Directions for this task: Looking at the entries underneath, work out how many lines contain "ASABE". Write only that number.

Extracted page text data:
----

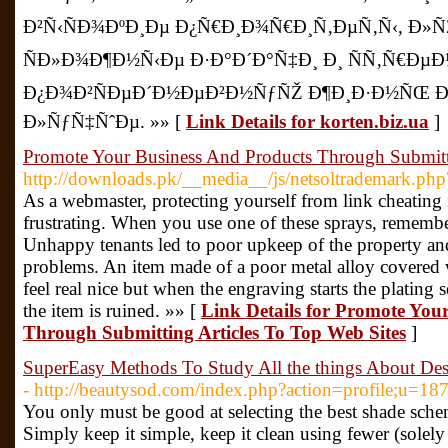
Ð²Ñ‹ÑÐ¾ÐºÐ¸Ðµ Ð¿Ñ€Ð¸Ð¾Ñ€Ð¸Ñ‚ÐµÑ‚Ñ‹, Ð
ÑÐ»Ð¾Ð¶Ð½Ñ‹Ðµ Ð·Ð°Ð´Ð°Ñ‡Ð¸ Ð¸ ÑÑ‚Ñ€ÐµÐ
Ð¿Ð¾Ð²ÑÐµÐ´Ð½ÐµÐ²Ð½ÑƒÑŽ Ð¶Ð¸Ð·Ð½ÑŒ Ð
Ð»ÑƒÑ‡ÑˆÐµ. »» [
Link Details for korten.biz.ua
]
Promote Your Business And Products Through Submitti
http://downloads.pk/__media__/js/netsoltrademark.php
As a webmaster, protecting yourself from link cheating
frustrating. When you use one of these sprays, remember 
Unhappy tenants led to poor upkeep of the property a
problems. An item made of a poor metal alloy covered w
feel real nice but when the engraving starts the plating 
the item is ruined. »» [
Link Details for Promote You
Through Submitting Articles To Top Web Sites
]
SuperEasy Methods To Study All the things About De
- http://beautysod.com/index.php?action=profile;u=18
You only must be good at selecting the best shade sch
Simply keep it simple, keep it clean using fewer (sole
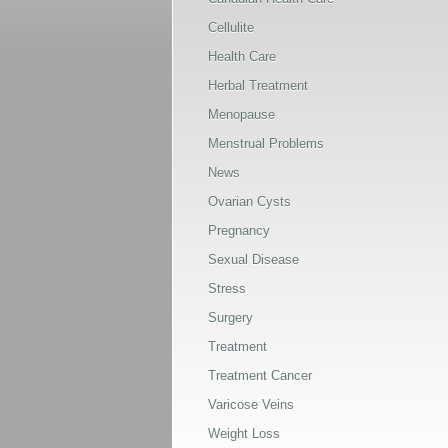
Cellulite
Health Care
Herbal Treatment
Menopause
Menstrual Problems
News
Ovarian Cysts
Pregnancy
Sexual Disease
Stress
Surgery
Treatment
Treatment Cancer
Varicose Veins
Weight Loss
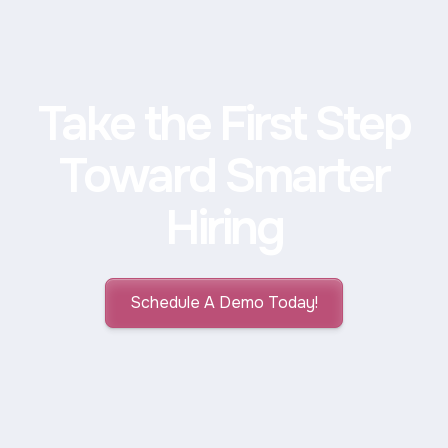
Take the First Step
Toward Smarter
Hiring
Schedule A Demo Today!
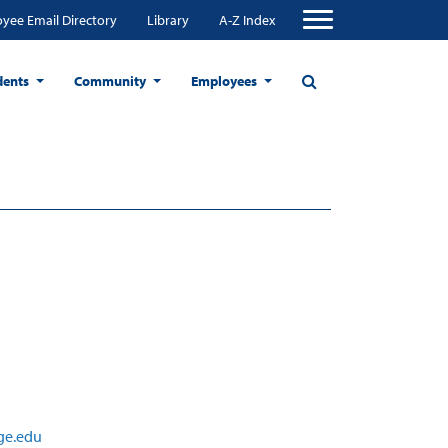
yee Email Directory
Library
A-Z Index
dents
Community
Employees
ge.edu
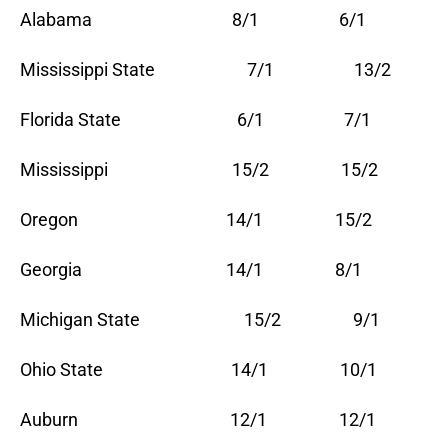
Alabama 8/1 6/1
Mississippi State 7/1 13/2
Florida State 6/1 7/1
Mississippi 15/2 15/2
Oregon 14/1 15/2
Georgia 14/1 8/1
Michigan State 15/2 9/1
Ohio State 14/1 10/1
Auburn 12/1 12/1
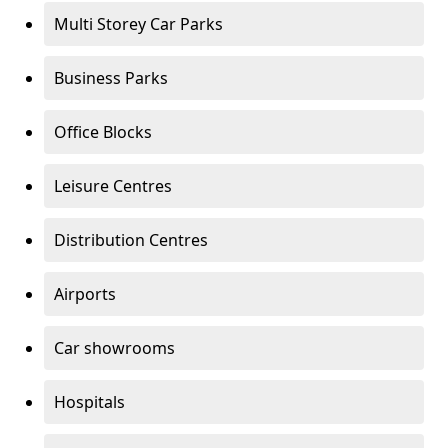
Multi Storey Car Parks
Business Parks
Office Blocks
Leisure Centres
Distribution Centres
Airports
Car showrooms
Hospitals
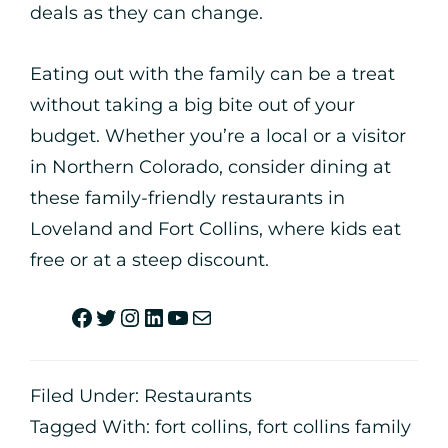
deals as they can change.
Eating out with the family can be a treat
without taking a big bite out of your
budget. Whether you’re a local or a visitor
in Northern Colorado, consider dining at
these family-friendly restaurants in
Loveland and Fort Collins, where kids eat
free or at a steep discount.
Filed Under:
Restaurants
Tagged With:
fort collins
,
fort collins family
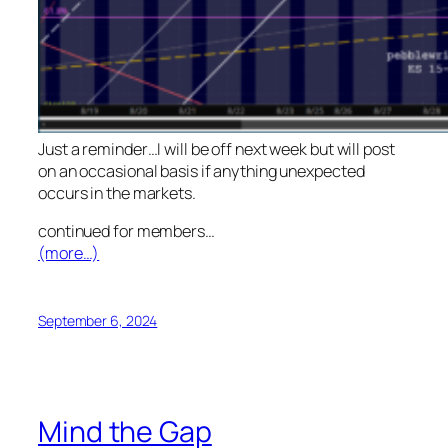
Just a reminder…I will be off next week but will post
on an occasional basis if anything unexpected
occurs in the markets.
continued for members
…
(more…)
September 6, 2024
Mind the Gap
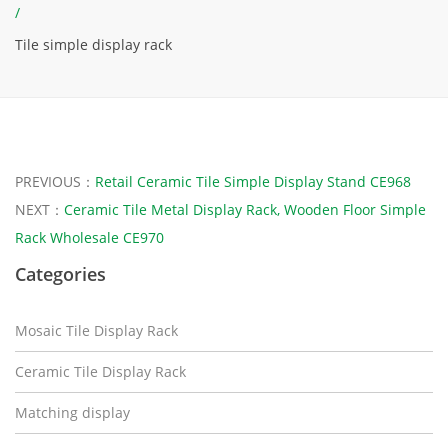
/
Tile simple display rack
PREVIOUS：
Retail Ceramic Tile Simple Display Stand CE968
NEXT：
Ceramic Tile Metal Display Rack, Wooden Floor Simple
Rack Wholesale CE970
Categories
Mosaic Tile Display Rack
Ceramic Tile Display Rack
Matching display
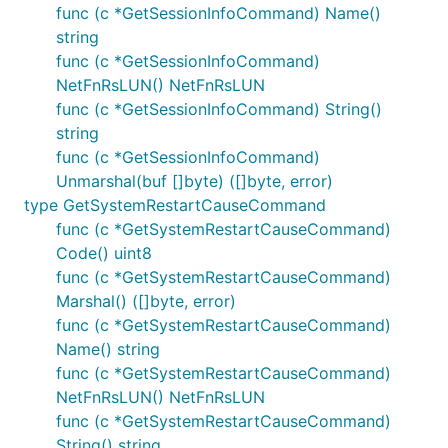
func (c *GetSessionInfoCommand) Name()
string
func (c *GetSessionInfoCommand)
NetFnRsLUN() NetFnRsLUN
func (c *GetSessionInfoCommand) String()
string
func (c *GetSessionInfoCommand)
Unmarshal(buf []byte) ([]byte, error)
type GetSystemRestartCauseCommand
func (c *GetSystemRestartCauseCommand)
Code() uint8
func (c *GetSystemRestartCauseCommand)
Marshal() ([]byte, error)
func (c *GetSystemRestartCauseCommand)
Name() string
func (c *GetSystemRestartCauseCommand)
NetFnRsLUN() NetFnRsLUN
func (c *GetSystemRestartCauseCommand)
String() string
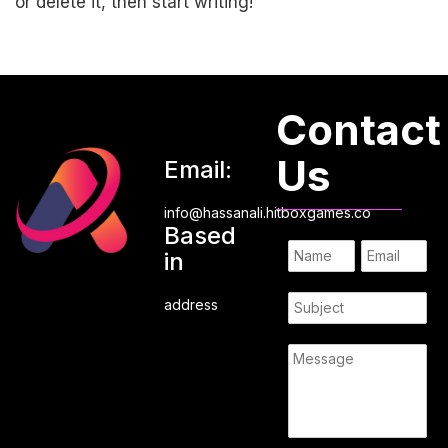
or delete it, then start writing!
Contact
Us
Email:
info@hassanali.hitboxgames.co
Based
in
address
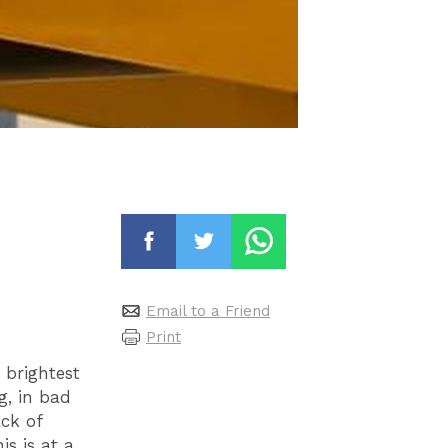
Email to a Friend
Print
 brightest
g, in bad
ck of
s is at a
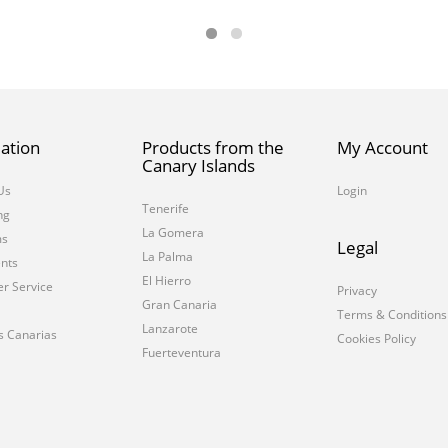
ation
Products from the
My Account
Canary Islands
Us
Login
Tenerife
ng
La Gomera
ms
Legal
La Palma
nts
El Hierro
r Service
Privacy
Gran Canaria
Terms & Conditions
Lanzarote
s Canarias
Cookies Policy
Fuerteventura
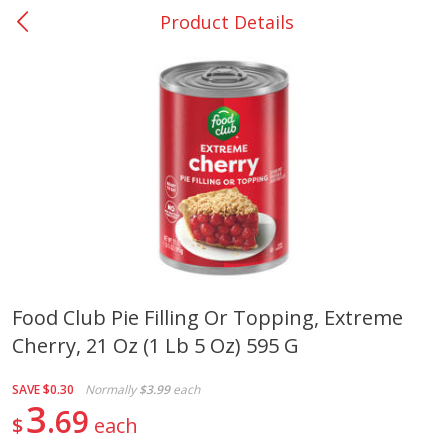
Product Details
0
$
00
Nacogdoches South St. - #2
Reserve a Time Slot
Produce
319
more
Food Club Pie Filling Or Topping, Extreme
Cherry, 21 Oz (1 Lb 5 Oz) 595 G
Basket & Bushel Broccoli
Basket & Bushel Green Be
Florets, 12 Oz (340 G)
12 Oz (340 G)
SAVE
$0.30
Normally
$3.99
each
3
69
$
each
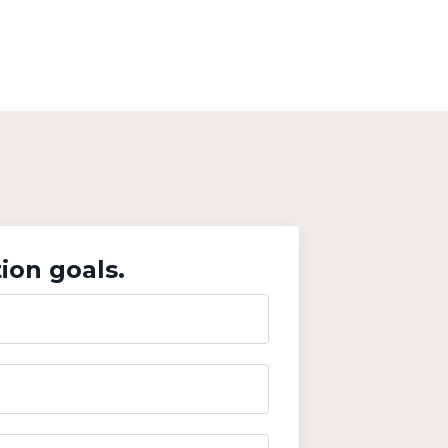
ion goals.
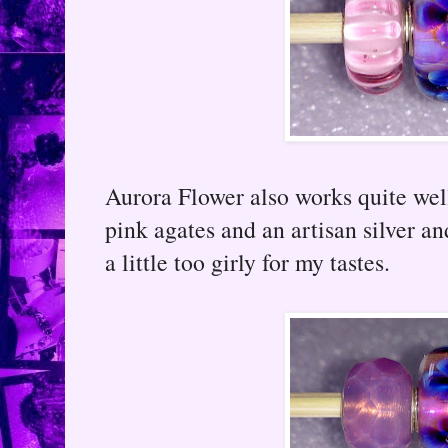
Aurora Flower also works quite well
pink agates and an artisan silver a
a little too girly for my tastes.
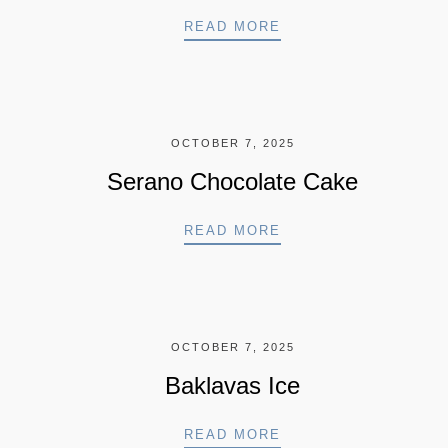
ICE CREAM
READ MORE
OCTOBER 7, 2025
Serano Chocolate Cake
SERANO CHOCOLATE
READ MORE
OCTOBER 7, 2025
Baklavas Ice
BAKLAVAS ICE
READ MORE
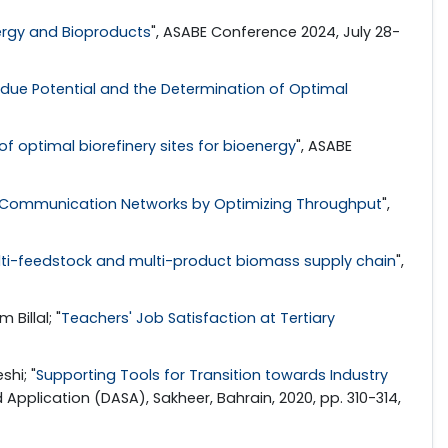
nergy and Bioproducts
", ASABE Conference 2024, July 28-
due Potential and the Determination of Optimal
optimal biorefinery sites for bioenergy
", ASABE
 Communication Networks by Optimizing Throughput
",
ti-feedstock and multi-product biomass supply chain
",
Billal; "
Teachers' Job Satisfaction at Tertiary
hi; "
Supporting Tools for Transition towards Industry
 Application (DASA), Sakheer, Bahrain, 2020, pp. 310-314,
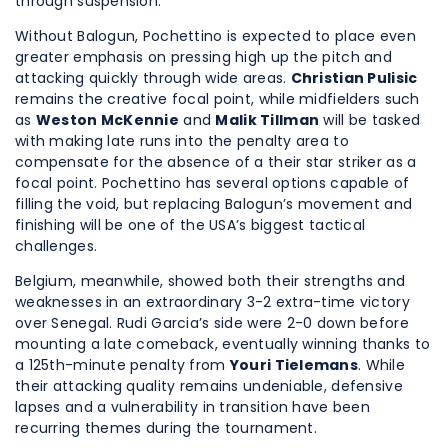
through suspension.
Without Balogun, Pochettino is expected to place even
greater emphasis on pressing high up the pitch and
attacking quickly through wide areas.
Christian Pulisic
remains the creative focal point, while midfielders such
as
Weston McKennie
and
Malik Tillman
will be tasked
with making late runs into the penalty area to
compensate for the absence of a their star striker as a
focal point. Pochettino has several options capable of
filling the void, but replacing Balogun’s movement and
finishing will be one of the USA’s biggest tactical
challenges.
Belgium, meanwhile, showed both their strengths and
weaknesses in an extraordinary 3-2 extra-time victory
over Senegal. Rudi Garcia’s side were 2-0 down before
mounting a late comeback, eventually winning thanks to
a 125th-minute penalty from
Youri Tielemans
. While
their attacking quality remains undeniable, defensive
lapses and a vulnerability in transition have been
recurring themes during the tournament.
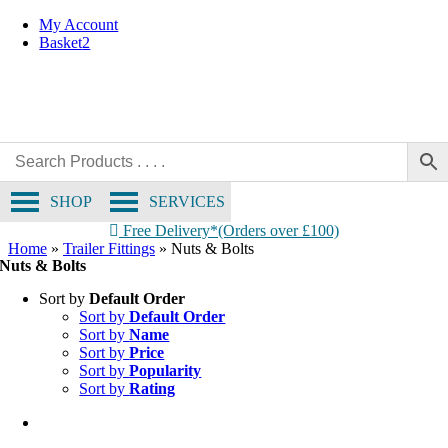
Skip
My Account
to
Basket
2
content
SHOP
SERVICES
Free Delivery*(Orders over £100)
Home
»
Trailer Fittings
»
Nuts & Bolts
Nuts & Bolts
Sort by
Default Order
Sort by
Default Order
Sort by
Name
Sort by
Price
Sort by
Popularity
Sort by
Rating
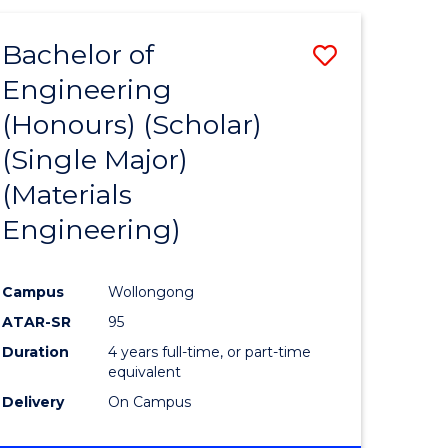
(HONOURS)
-
Bachelor of
Save
BACHELOR
OF
Engineering
to
LAWS
(Honours) (Scholar)
e
Course
(Single Major)
ites
Favourite
(Materials
Engineering)
Campus
Wollongong
ATAR-SR
95
Duration
4 years full-time, or part-time
equivalent
Delivery
On Campus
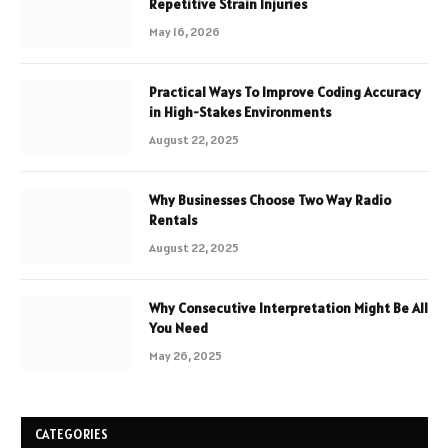
Repetitive Strain Injuries
May 16, 2026
Practical Ways To Improve Coding Accuracy
in High-Stakes Environments
August 22, 2025
Why Businesses Choose Two Way Radio
Rentals
August 22, 2025
Why Consecutive Interpretation Might Be All
You Need
May 26, 2025
CATEGORIES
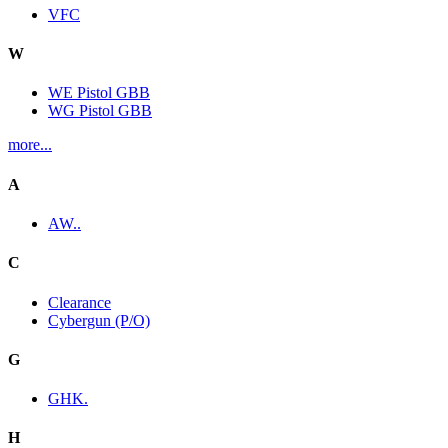
VFC
W
WE Pistol GBB
WG Pistol GBB
more...
A
AW..
C
Clearance
Cybergun (P/O)
G
GHK.
H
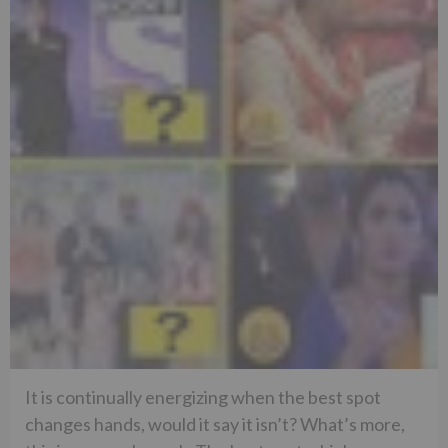
It is continually energizing when the best spot
changes hands, would it say it isn’t? What’s more,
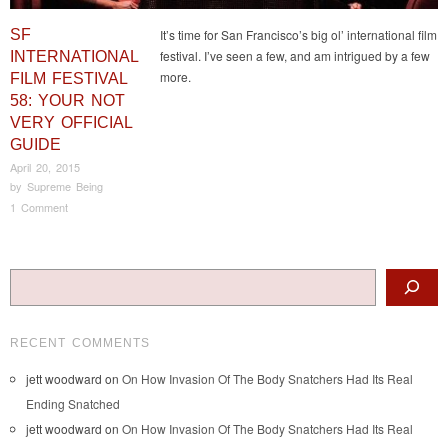
SF
It’s time for San Francisco’s big ol’ international film
festival. I’ve seen a few, and am intrigued by a few
INTERNATIONAL
more.
FILM FESTIVAL
58: YOUR NOT
VERY OFFICIAL
GUIDE
April 20, 2015
by
Supreme Being
1 Comment
Post navigation
Search
RECENT COMMENTS
jett woodward
on
On How Invasion Of The Body Snatchers Had Its Real
Ending Snatched
jett woodward
on
On How Invasion Of The Body Snatchers Had Its Real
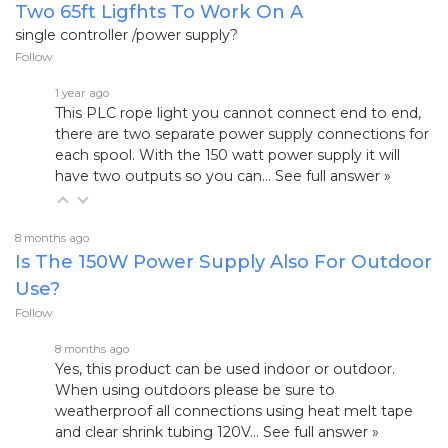
Two 65ft Ligfhts To Work On A
single controller /power supply?
Follow
1 year ago
This PLC rope light you cannot connect end to end,
there are two separate power supply connections for
each spool. With the 150 watt power supply it will
have two outputs so you can…
See full answer »
8 months ago
Is The 150W Power Supply Also For Outdoor
Use?
Follow
8 months ago
Yes, this product can be used indoor or outdoor.
When using outdoors please be sure to
weatherproof all connections using heat melt tape
and clear shrink tubing
120V…
See full answer »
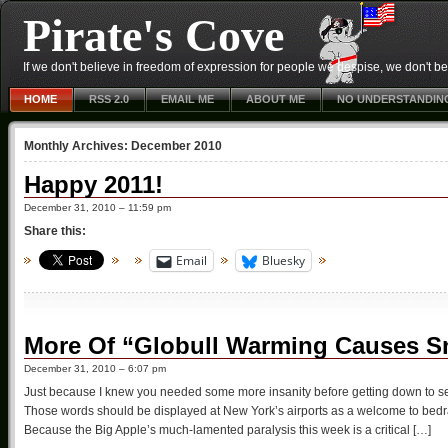
Pirate's Cove
If we don't believe in freedom of expression for people we despise, we don't belie
HOME
RSS 2.0
EMAIL ME
ABOUT ME
NO UNDERSTANDIN
Monthly Archives:
December 2010
Happy 2011!
December 31, 2010 – 11:59 pm
Share this:
Email
Bluesky
More Of “Globull Warming Causes S
December 31, 2010 – 6:07 pm
Just because I knew you needed some more insanity before getting down to s
Those words should be displayed at New York’s airports as a welcome to bedr
Because the Big Apple’s much-lamented paralysis this week is a critical […]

----

Your solution: 2